### Provided material

######

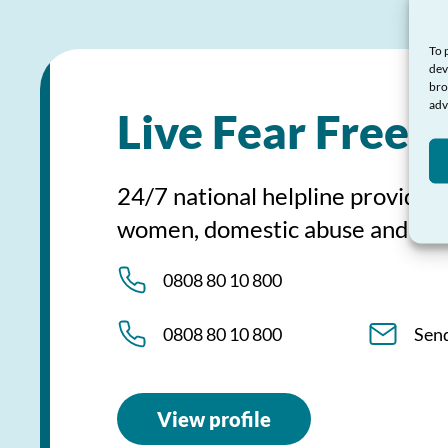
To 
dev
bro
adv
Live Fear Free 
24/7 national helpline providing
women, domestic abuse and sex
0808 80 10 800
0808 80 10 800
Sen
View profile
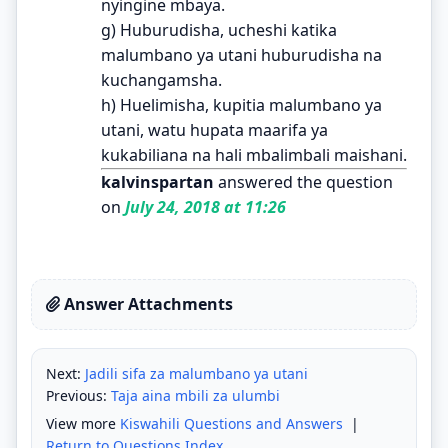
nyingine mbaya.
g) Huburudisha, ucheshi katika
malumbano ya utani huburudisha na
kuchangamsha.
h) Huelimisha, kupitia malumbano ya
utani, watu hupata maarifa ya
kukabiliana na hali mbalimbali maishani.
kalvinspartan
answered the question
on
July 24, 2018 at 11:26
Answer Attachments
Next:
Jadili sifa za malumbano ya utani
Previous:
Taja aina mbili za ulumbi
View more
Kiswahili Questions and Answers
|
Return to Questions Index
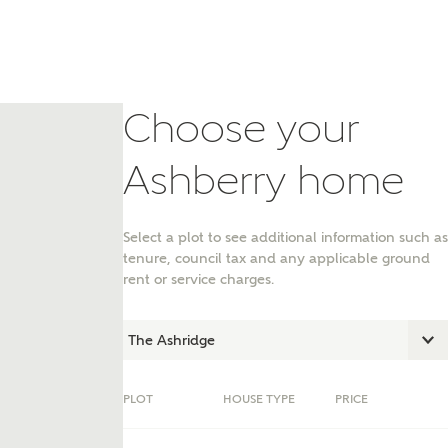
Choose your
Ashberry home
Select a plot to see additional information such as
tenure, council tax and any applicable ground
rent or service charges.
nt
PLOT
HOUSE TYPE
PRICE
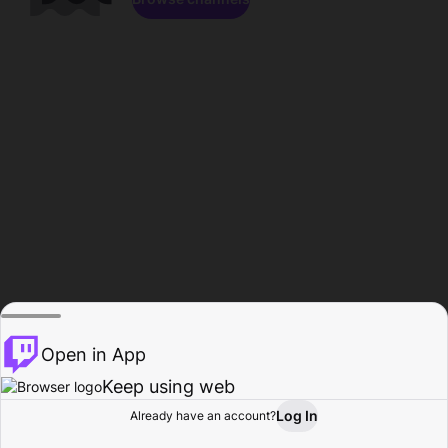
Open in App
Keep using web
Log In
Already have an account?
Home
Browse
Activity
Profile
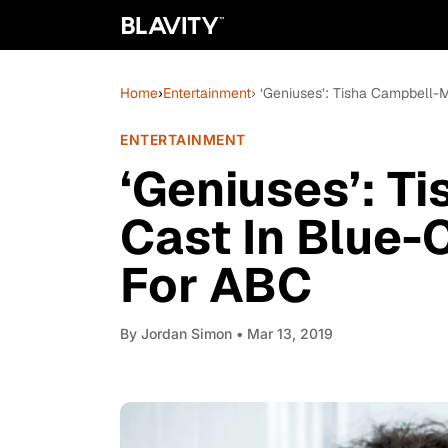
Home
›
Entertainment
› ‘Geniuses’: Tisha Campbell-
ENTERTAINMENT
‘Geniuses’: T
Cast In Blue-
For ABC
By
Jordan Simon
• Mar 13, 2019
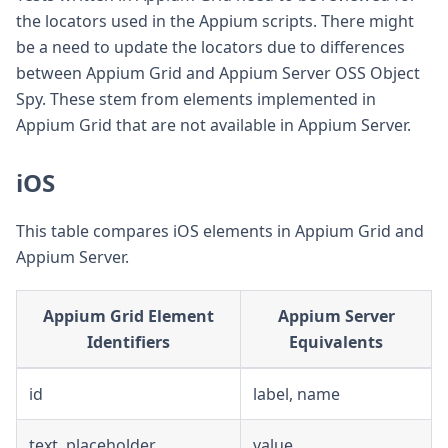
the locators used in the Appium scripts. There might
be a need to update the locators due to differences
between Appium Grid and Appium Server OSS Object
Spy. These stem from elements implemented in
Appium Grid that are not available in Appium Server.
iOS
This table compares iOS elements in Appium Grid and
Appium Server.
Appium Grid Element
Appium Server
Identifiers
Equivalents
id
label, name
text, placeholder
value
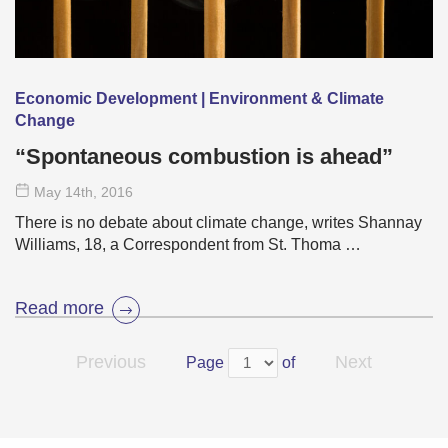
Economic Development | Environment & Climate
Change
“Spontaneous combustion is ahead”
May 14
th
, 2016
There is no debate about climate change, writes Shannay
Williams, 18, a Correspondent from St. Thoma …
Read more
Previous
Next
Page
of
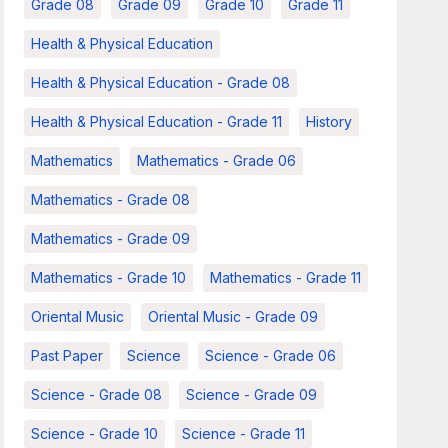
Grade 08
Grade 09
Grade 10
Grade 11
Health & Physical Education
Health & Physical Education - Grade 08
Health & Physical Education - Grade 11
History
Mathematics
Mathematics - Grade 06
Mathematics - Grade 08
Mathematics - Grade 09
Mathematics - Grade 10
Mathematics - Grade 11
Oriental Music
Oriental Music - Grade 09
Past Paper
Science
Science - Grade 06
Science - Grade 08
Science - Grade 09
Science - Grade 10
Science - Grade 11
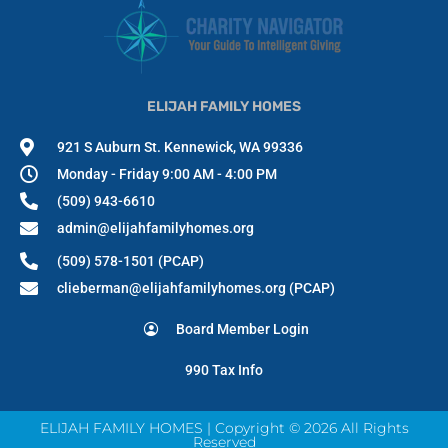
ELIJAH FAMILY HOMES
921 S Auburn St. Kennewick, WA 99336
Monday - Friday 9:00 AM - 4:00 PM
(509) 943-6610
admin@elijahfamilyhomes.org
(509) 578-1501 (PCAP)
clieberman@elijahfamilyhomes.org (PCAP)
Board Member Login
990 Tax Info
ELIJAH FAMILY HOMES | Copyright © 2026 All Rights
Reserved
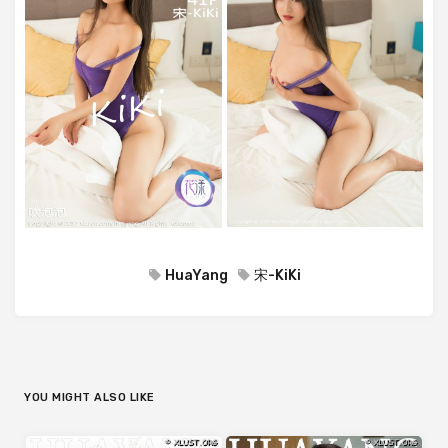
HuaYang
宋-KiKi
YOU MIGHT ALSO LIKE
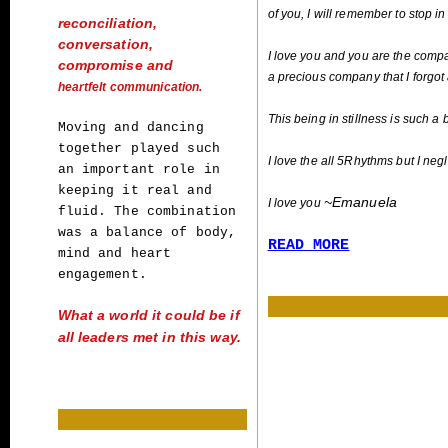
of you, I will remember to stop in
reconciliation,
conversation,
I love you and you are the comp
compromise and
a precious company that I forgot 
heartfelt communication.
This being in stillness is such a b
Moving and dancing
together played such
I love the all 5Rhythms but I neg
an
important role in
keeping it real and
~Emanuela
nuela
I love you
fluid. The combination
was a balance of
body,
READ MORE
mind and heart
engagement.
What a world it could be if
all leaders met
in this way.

######

### Task brief
Transcribe only this stretch of the data: the line with "Jadili sifa za malumbano ya utani", the line with "keeping it real and", and every line in between. Leave out the pictures.

### Output of the exercise
Jadili sifa za malumbano ya utani
Previous:
Taja aina mbili za ulumbi
View more
Kiswahili Questions and Answers
|
Return to Questions Index
Choose your
Ashberry home
Select a plot to see additional information such as
tenure, council tax and any applicable ground
rent or service charges.
nt
PLOT
HOUSE TYPE
PRICE
Open in App
Keep using web
Log In
Already have an account?
Home
Browse
Activity
Profile
Home
›
Entertainment
› ‘Geniuses’: Tisha Campbell-
ENTERTAINMENT
‘Geniuses’: T
Cast In Blue-
For ABC
By
Jordan Simon
• Mar 13, 2019
the locators used in the Appium scripts. There might
be a need to update the locators due to differences
between Appium Grid and Appium Server OSS Object
Spy. These stem from elements implemented in
Appium Grid that are not available in Appium Server.
iOS
This table compares iOS elements in Appium Grid and
Appium Server.
Appium Grid Element
Appium Server
Identifiers
Equivalents
id
label, name
text, placeholder
value
Economic Development | Environment & Climate
Change
“Spontaneous combustion is ahead”
May 14
th
, 2016
There is no debate about climate change, writes Shannay
Williams, 18, a Correspondent from St. Thoma …
Read more
Previous
Next
Page
of
Grade 08
Grade 09
Grade 10
Grade 11
Health & Physical Education
Health & Physical Education - Grade 08
Health & Physical Education - Grade 11
History
Mathematics
Mathematics - Grade 06
Mathematics - Grade 08
Mathematics - Grade 09
Mathematics - Grade 10
Mathematics - Grade 11
Oriental Music
Oriental Music - Grade 09
Past Paper
Science
Science - Grade 06
Science - Grade 08
Science - Grade 09
Science - Grade 10
Science - Grade 11
ELIJAH FAMILY HOMES
921 S Auburn St. Kennewick, WA 99336
Monday - Friday 9:00 AM - 4:00 PM
(509) 943-6610
admin@elijahfamilyhomes.org
(509) 578-1501 (PCAP)
clieberman@elijahfamilyhomes.org (PCAP)
Board Member Login
990 Tax Info
ELIJAH FAMILY HOMES | Copyright © 2026 All Rights
Reserved
HuaYang
宋-KiKi
YOU MIGHT ALSO LIKE
of you, I will remember to stop in
reconciliation,
conversation,
I love you and you are the comp
compromise and
a precious company that I forgot 
heartfelt communication.
This being in stillness is such a b
Moving and dancing
together played such
I love the all 5Rhythms but I neg
an
important role in
keeping it real and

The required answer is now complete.